Notice the query language: name.where(use='official').given.first(). This is FHIRPath, a JSON query language also supported by HL7 and commonly used within FHIR applications. SQL on FHIR uses this as a way to map the columns (in this case given_name) to objects within the FHIR resources.

Functions

When we’re defining a SQL on FHIR View Definitions we’re using the column function in combination with forEach, select, unionAll to produce a set of results. If we only want one output row per resource generally we’re going to do a select function with a list of configured columns.

Column is the most basic function of SQL on FHIR, it is a list of mappings (name: output column name, path: FHIRPath to select from resource, column type).

"select": {
  "column": [
    {
      "name": "id",
      "path": "id",
      "type": "string"
    }
  ]
}

This will operate at the resource level if we define it as above. It emits a table with a single row “id” for each resource.

However if we use a forEach parameter such as “address” we can produce multiple rows:

"select": [
  {
    "column": {
      "name": "first_name",
      "path": "Patient.name[0].given.first()"
    }
  },
  {
    "forEach": "address",
    "column": [
      {
        "name": "zip_code",
        "path": "postalCode"
      }
    ]
  }
]

This can produce multiple rows for each resource as a Patient resource can have multiple addresses.
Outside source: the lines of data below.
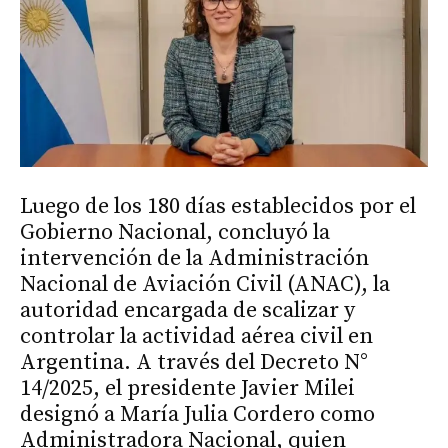
Luego de los 180 días establecidos por el
Gobierno Nacional, concluyó la
intervención de la Administración
Nacional de Aviación Civil (ANAC), la
autoridad encargada de scalizar y
controlar la actividad aérea civil en
Argentina. A través del Decreto N°
14/2025, el presidente Javier Milei
designó a María Julia Cordero como
Administradora Nacional, quien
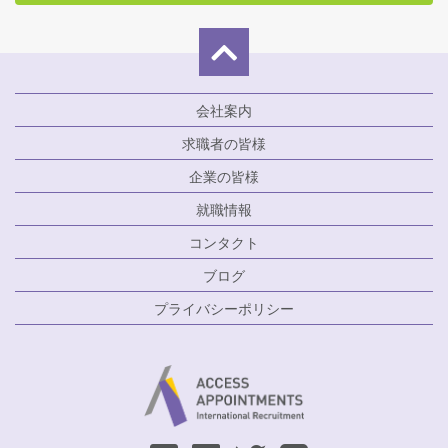
会社案内
求職者の皆様
企業の皆様
就職情報
コンタクト
ブログ
プライバシーポリシー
It can iterate over any defined fields which have multiple values or many cardinality. As such, the output data set will contain multiple rows for some patients who have multiple addresses (like my example above) in their record:

+------------+----------+
| first_name | zip_code |
+------------+----------+
| Stuart     | 98102    |
| Stuart     | 27513    |
| John       | 90210    |
+------------+----------+

Similarly to this we can unionAll to emit multiple rows when we have sub-selects that have the same fields:

"select": {
  "unionAll": [
    {
      "forEach": "address",
      "column": [
        {"path": "postalCode", "name": "zip_code"},
      ]
    },
    {
      "forEach": "contact.address",
      "column": [
        {"path": "postalCode", "name": "zip_code"},
      ]
    }
  ]
}

This will produce one row for each entry of address and contact.address, e.g. if we have a patient with one contact address and an address history containing 4 addresses we will have 5 output rows.

Note this uses forEach in the nested select but there is no requirement to use forEach, they can be simple selects which only contain column mappings.

Implementation

I recently open sourced an SQL on FHIR implementation in Python at SAS. This library can be installed with:

pip install sqlonfhir

The interface is simple consisting of one function evaluate(resources, view_definition), which is demonstrated in this example:

from sqlonfhir import evaluate

view_definition = {
    "resource": "Patient",
    "column": [
        {"name": "id", "path": "id"},
        {"name": "name", "path": "name.given.first()"}
    ]
}

resources = [
    {
        "resourceType": "Patient",
        "id": "patient1",
        "name": [{"given": ["John"], "family": "Doe"}]
    }
]

result = evaluate(resources, view_definition)
print(result)

Other implementations also exist and support translating FHIR data into other formats (such as parquet, MSSQL) or running on other platforms (such as DuckDB or Spark).

I would really recommend using the Synthea Project to generate or download some mock FHIR data to use with this library as a first introduction to SQL on FHIR.